Every day it is awesome. I love yeah. I I'm like, I told somebody, I was like, you know, for me, I mean, this is a little off topic, but it kind of speaks to the like how each patient just brings you so much joy because you're in awe of the body the whole time and like how things can change and how everything's connected. Um and having a hybrid business like I do, of like treating in person and then also doing you know, more business education stuff. It's hard for me sometimes to sit down and do the business and education stuff because I love I enjoy it. Like I love teaching people and I love like hearing from you all that you get to experience clinically what I get to experience, which is this awe and joy and like just inspiration from how amazing the body is. Like, but it's like a dopamine hit uh in a in a sense, you know what I mean? Like it's like it's such a dopamine hit to get results for people, but then I think the true dopamine hit part of it is to constantly be in awe of uh humans and being, and uh so it's like as a procrastinator too, like it's easy for me to fill up my schedule with like, especially now that I have access to all these like navy buds guys. I was like, I would I would happily fill my schedule up with all these guys for free, like not even like paying my normal rates just because it's like a drug for me, like it is so fun to see where it's I think about my past and like how draining patients were and I'm like I I literally don't feel that anymore.
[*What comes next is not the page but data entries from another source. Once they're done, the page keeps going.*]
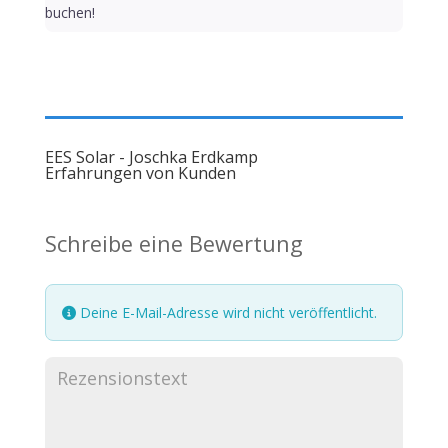
buchen!
EES Solar - Joschka Erdkamp
Erfahrungen von Kunden
Schreibe eine Bewertung
Deine E-Mail-Adresse wird nicht veröffentlicht.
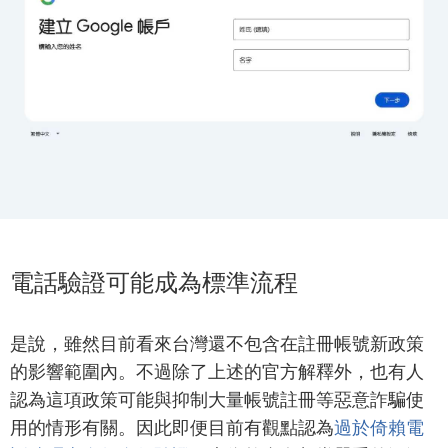
電話驗證可能成為標準流程
是說，雖然目前看來台灣還不包含在註冊帳號新政策
的影響範圍內。不過除了上述的官方解釋外，也有人
認為這項政策可能與抑制大量帳號註冊等惡意詐騙使
用的情形有關。因此即便目前有觀點認為
過於倚賴電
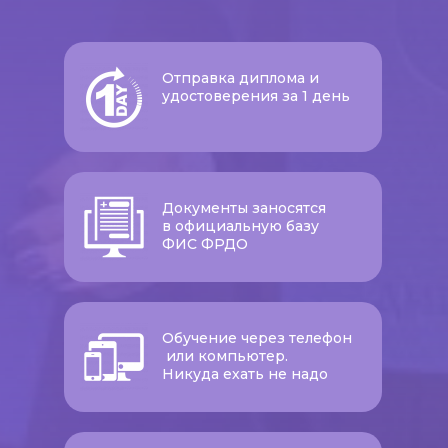
Отправка диплома и
удостоверения за 1 день
Документы заносятся
в официальную базу
ФИС ФРДО
Обучение через телефон
или компьютер.
Никуда ехать не надо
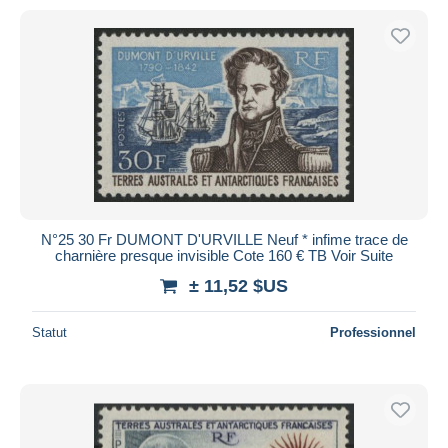
N°25 30 Fr DUMONT D'URVILLE Neuf * infime trace de
charnière presque invisible Cote 160 € TB Voir Suite
± 11,52 $US
Statut
Professionnel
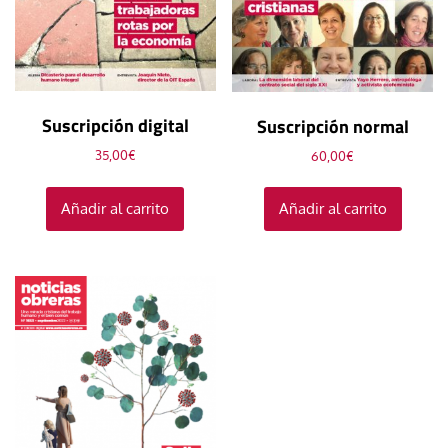
Suscripción digital
Suscripción normal
35,00
€
60,00
€
Añadir al carrito
Añadir al carrito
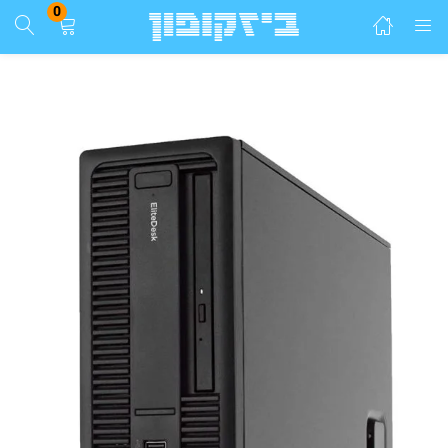
0
התחבר
הרשם
הזן שם משתמש וסיסמא ע"מ להתחבר.
זכור אותי
התחבר
שכחת סיסמא?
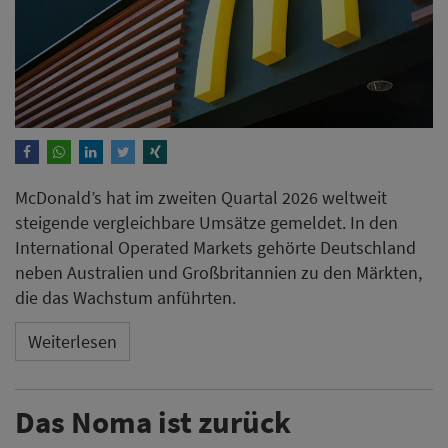
McDonald’s hat im zweiten Quartal 2026 weltweit
steigende vergleichbare Umsätze gemeldet. In den
International Operated Markets gehörte Deutschland
neben Australien und Großbritannien zu den Märkten,
die das Wachstum anführten.
Weiterlesen
Das Noma ist zurück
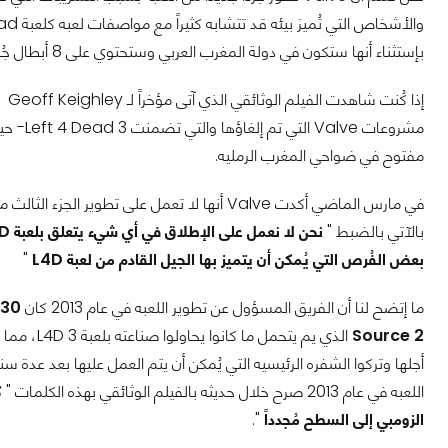
بإستثناء أنها ستكون في دولة المغرب العربي وستحتوي على 8 أبطال جُدد أربعةً منهم على الأقل ستكون شخصيات جديده بالكامل.
إذا كُنت شاهدت الفيلم الوثائقي الذي آتى مؤخراً لـ
Geoff Keighley
ب
مشروعات
مفتوح في ضواحي المغرب الرمليه.
بالآتي بالضبط "
بعض الفُرص التي يُمكن أن يتميز بها الجيل القادم من لعبة L4D
"
ما إتضح لنا أن الفريق المسؤول عن تطوير اللعبه في عام 2013 كان
 30
Source 2
الذي يم يت
أجلها وتركوا الشفره الرئيسيه التي يُمكن أن يتم العمل عليها بعد عدة س
اللعبه في عام 2013 صرح خلال حديثه بالفيلم الوثائقي بهذه الكلمات "
ك
الزومبي إلى السطح مُجدداً
".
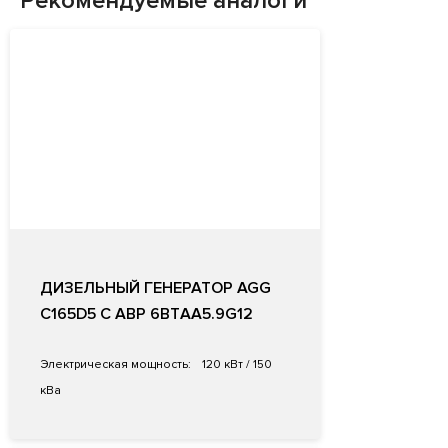
Рекомендуемые аналоги
ДИЗЕЛЬНЫЙ ГЕНЕРАТОР AGG
C165D5 С АВР 6BTАА5.9G12
Электрическая мощность:
120 кВт / 150
кВа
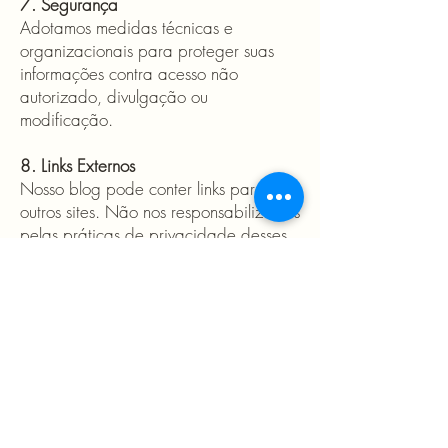
7. Segurança
Adotamos medidas técnicas e
organizacionais para proteger suas
informações contra acesso não
autorizado, divulgação ou
modificação.
8. Links Externos
Nosso blog pode conter links para
outros sites. Não nos responsabilizamos
pelas práticas de privacidade desses
sites. Recomendamos que você leia
suas respectivas políticas.
9. Consentimento
Ao utilizar nosso blog, você concorda
com esta Política de Privacidade.
10. Alterações
Esta Política pode ser atualizada a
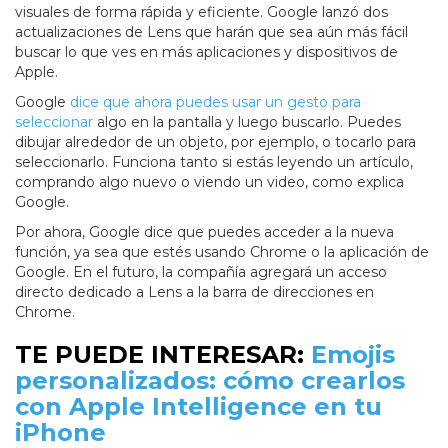
visuales de forma rápida y eficiente. Google lanzó dos
actualizaciones de Lens que harán que sea aún más fácil
buscar lo que ves en más aplicaciones y dispositivos de
Apple.
Google
dice que ahora puedes usar un gesto para
seleccionar
algo en la pantalla y luego buscarlo. Puedes
dibujar alrededor de un objeto, por ejemplo, o tocarlo para
seleccionarlo. Funciona tanto si estás leyendo un artículo,
comprando algo nuevo o viendo un video, como explica
Google.
Por ahora, Google dice que puedes acceder a la nueva
función, ya sea que estés usando Chrome o la aplicación de
Google. En el futuro, la compañía agregará un acceso
directo dedicado a Lens a la barra de direcciones en
Chrome.
TE PUEDE INTERESAR:
Emojis
personalizados: cómo crearlos
con Apple Intelligence en tu
iPhone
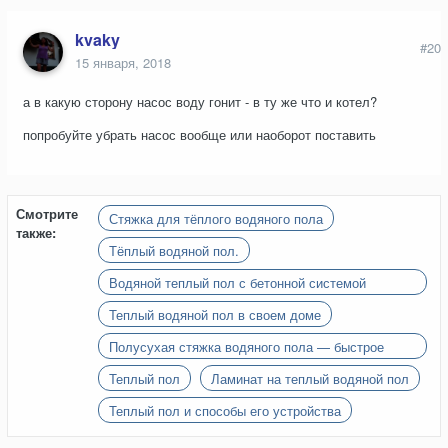
kvaky
#20
15 января, 2018
а в какую сторону насос воду гонит - в ту же что и котел?
попробуйте убрать насос вообще или наоборот поставить
Смотрите
Стяжка для тёплого водяного пола
также:
Тёплый водяной пол.
Водяной теплый пол с бетонной системой
монтажа
Теплый водяной пол в своем доме
Полусухая стяжка водяного пола — быстрое
обустройство эффективных тёплых полов
Теплый пол
Ламинат на теплый водяной пол
Теплый пол и способы его устройства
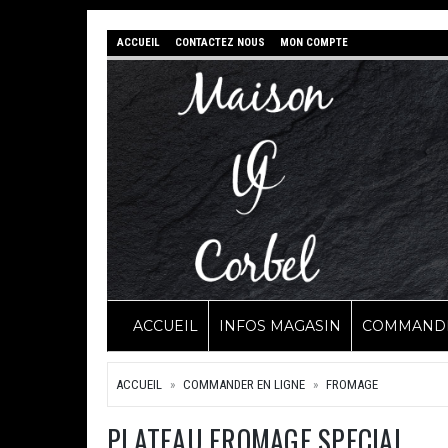
ACCUEIL
CONTACTEZ NOUS
MON COMPTE
ACCUEIL
INFOS MAGASIN
COMMANDE
ACCUEIL
COMMANDER EN LIGNE
FROMAGE
PLATEAU FROMAGE SPECIAL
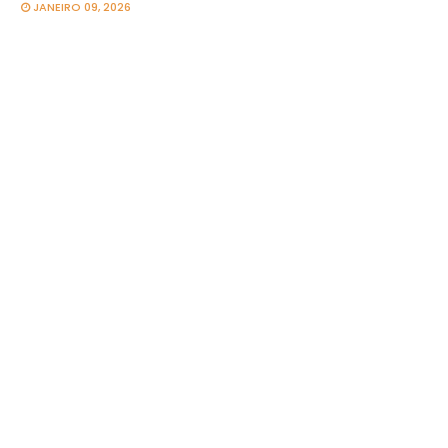
JANEIRO 09, 2026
Even when I get the occasional person with a complex case that's uh the card, it's not draining anything anymore because I I just get to be in awe of how the body is, it's let it do its thing, and so I'm like, what a cool one I want for everybody. Like to think it will yes, I love that.

SPEAKER_01

Did I freeze by there?

SPEAKER_00

Yeah, it's awesome. But um, yeah, is there anything if the oh yeah, you I my my V internet said unstable too, so I'm like it's a full moon.

SPEAKER_01

Yeah, totally, yes, yes, yeah. Yeah, I think, yeah, I mean, I think I yeah, it's been great to like chat and it's just fun, you know. I also just it's fun knowing that there are more people doing more of this and like supporting people in such a more fundamental way and just being as a total like witness or outsider. Like it's cool to see people doing it differently and like shifting the paradigm and like it's all yeah, it's fun.

SPEAKER_00

Yeah, the yeah, I agree. Well, um I really appreciate you taking the time to chat with everybody and share your thoughts. And um, I'm gonna drop in the comments on the Facebook group, but then also in the show notes uh how to connect with you. Is your Instagram appropriate? Okay, yeah, yeah, that's great. Okay, cool, yeah, yeah, it's awesome. Yeah. Um, well, um, it's great to see you. I'm stoked to hear that business is growing in your new spot. And um I'll see you in like a month. No, yeah, like a month, right? Yeah, yeah. So far, we have a small group, mainly because I've done a terrible job of um emailing people about the course. So um hopefully we'll get a few more. But if not, that's fine. We'll have a small group and we get to play even more and it'll be really, really cool. So uh yeah, awesome. I'm excited. All righty. Well, um, happy springtime, hopefully, in your neck of the woods. Yep, yep, definitely. And uh we'll see you in a few weeks. All right, sounds good. Have a great day. All right, thank you, too. Bye bye. Yep, bye.